This requires some knowledge of the Nga architecture to be
useful. The major elements are:
**Instruction Set**
Nga has 27 instructions. These are:
0 nop 7 jump 14 gt 21 and
1 lit <v> 8 call 15 fetch 22 or
2 dup 9 ccall 16 store 23 xor
3 drop 10 return 17 add 24 shift
4 swap 11 eq 18 sub 25 zret
5 push 12 neq 19 mul 26 end
6 pop 13 lt 20 divmod
The mnemonics allow for each name to be reduced to just two
characters.
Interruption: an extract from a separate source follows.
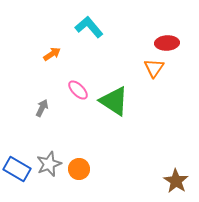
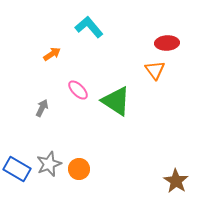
orange triangle: moved 1 px right, 2 px down; rotated 10 degrees counterclockwise
green triangle: moved 2 px right
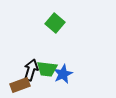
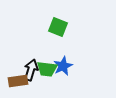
green square: moved 3 px right, 4 px down; rotated 18 degrees counterclockwise
blue star: moved 8 px up
brown rectangle: moved 2 px left, 4 px up; rotated 12 degrees clockwise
In the same order as above:
no ju gt an
li ca fe or
du cc st xo
dr re ad sh
sw eq su zr
pu ne mu en
po lt di
Up to four instructions can be packed into a single memory
location. (You can only use *no*p after a *ju*mp, *ca*ll,
*cc*all, *re*t, or *zr*et as these alter the instruction
pointer.)
So a bundled sequence like:
lit 100
lit 200
add
ret
Would look like:
'liliadre i
100 d
200 d
And:
lit s:eq?
call
Would become:
'lica.... i
's:eq? r
Note the use of `..` instead of `no` for the nop's; this is
done to improve readability a little.
Instruction bundles are specified as strings, and are converted
to actual instructions by the `i` word. As in the standard Muri
assembler, the RETRO version uses `d` for decimal values and `r`
for references to named functions.
This is kept in the global namespace, but several portions are
kept private.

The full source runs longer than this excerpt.